Noting that hotel lobbies frequently appear in detective fiction,
Kracauer examines them in terms of their illustration of some of the
spatial experiences of a society ruled by Ratio. In order to accentuate
their particular features and the distance of these from earlier spatial
forms he uses the comparison of a church and its congregation.
Both are indexes of particular forms of community, and the contrast
they provide serves to illuminate the stakes involved in the transition
from one to the other.
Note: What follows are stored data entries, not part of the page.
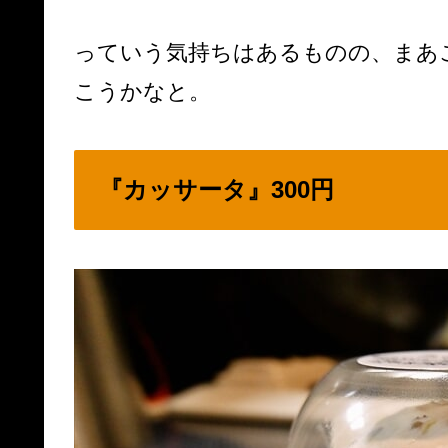
っていう気持ちはあるものの、まあ
こうかなと。
『カッサータ』300円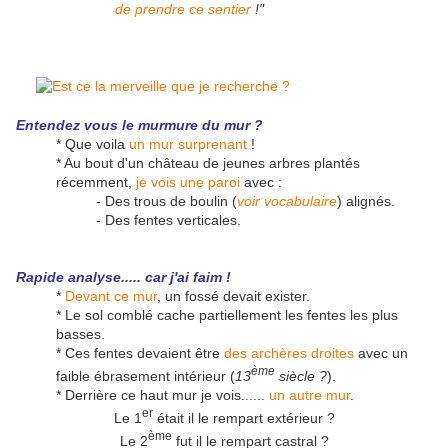
de prendre ce sentier
!"
Entendez vous le murmure du mur ?
* Que voila
un mur surprenant
!
* Au bout d'un château de jeunes arbres plantés
récemment,
je vois une paroi
avec :
- Des trous de boulin (
voir vocabulaire
) alignés.
- Des fentes verticales.
Rapide analyse..... car j'ai faim !
*
Devant ce mur
, un fossé devait exister.
* Le sol comblé cache partiellement les fentes les plus
basses.
* Ces fentes devaient être
des archères droites
avec un
ème
faible ébrasement intérieur (
13
siècle ?
).
* Derrière ce haut mur je vois......
un autre mur
.
er
Le 1
était il le rempart extérieur ?
ème
Le 2
fut il le rempart castral ?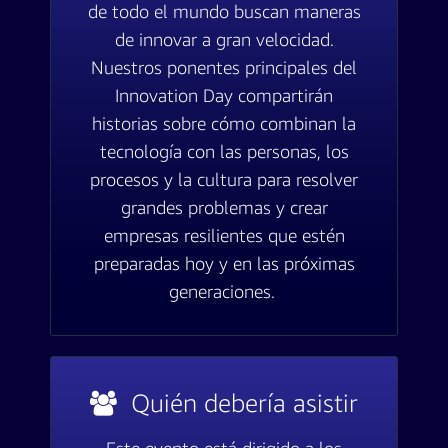
de todo el mundo buscan maneras
de innovar a gran velocidad.
Nuestros ponentes principales del
Innovation Day compartirán
historias sobre cómo combinan la
tecnología con las personas, los
procesos y la cultura para resolver
grandes problemas y crear
empresas resilientes que estén
preparadas hoy y en las próximas
generaciones.
Quién debería asistir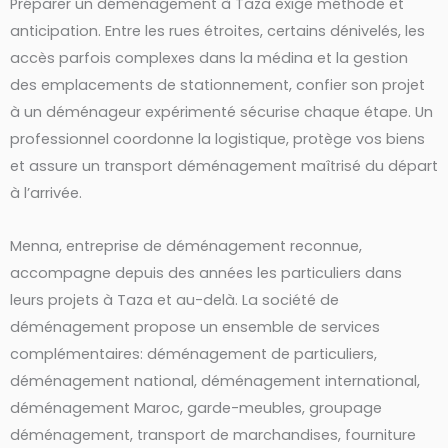
Préparer un déménagement à Taza exige méthode et
anticipation. Entre les rues étroites, certains dénivelés, les
accès parfois complexes dans la médina et la gestion
des emplacements de stationnement, confier son projet
à un déménageur expérimenté sécurise chaque étape. Un
professionnel coordonne la logistique, protège vos biens
et assure un transport déménagement maîtrisé du départ
à l’arrivée.
Menna, entreprise de déménagement reconnue,
accompagne depuis des années les particuliers dans
leurs projets à Taza et au-delà. La société de
déménagement propose un ensemble de services
complémentaires: déménagement de particuliers,
déménagement national, déménagement international,
déménagement Maroc, garde-meubles, groupage
déménagement, transport de marchandises, fourniture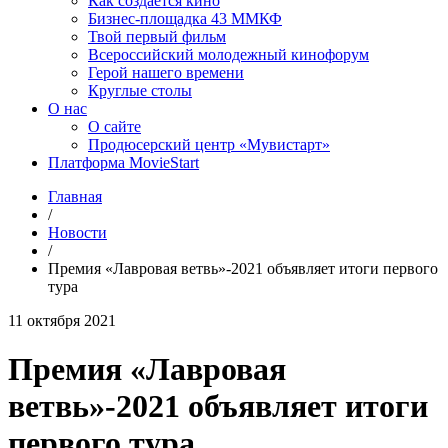
Как создаётся кино
Бизнес-площадка 43 ММКФ
Твой первый фильм
Всероссийский молодежный кинофорум
Герой нашего времени
Круглые столы
О нас
О сайте
Продюсерский центр «Мувистарт»
Платформа MovieStart
Главная
/
Новости
/
Премия «Лавровая ветвь»-2021 объявляет итоги первого
тура
11 октября 2021
Премия «Лавровая
ветвь»-2021 объявляет итоги
первого тура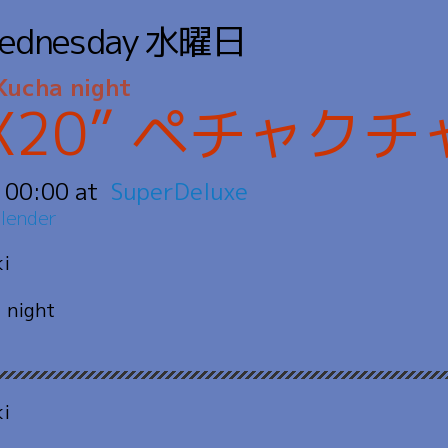
ednesday
水曜日
ucha night
0X20” ペチャク
:
00:00
SuperDeluxe
lender
ki
 night
ki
Kracauer sees a church as a spatial expression
of a certain form of community, whose members are present to
themselves and others in their gathering in the presence of God.
The hotel lobby represents a kind of ‘negative church’; like the
church it is a place of waiting, like a church it is a site preserved
from the currents of everyday life, and into both one enters as a
guest. However, unlike a church whose ‘gathering is a collectedness
and a unification of this directed life of the community’ (Kracauer
1995: 176; emphasis in original) in the lobby people gather alone, its
‘detachment does not lead the community to assure itself of its
existence as a congregation … people find themselves vis-à-vis de rien’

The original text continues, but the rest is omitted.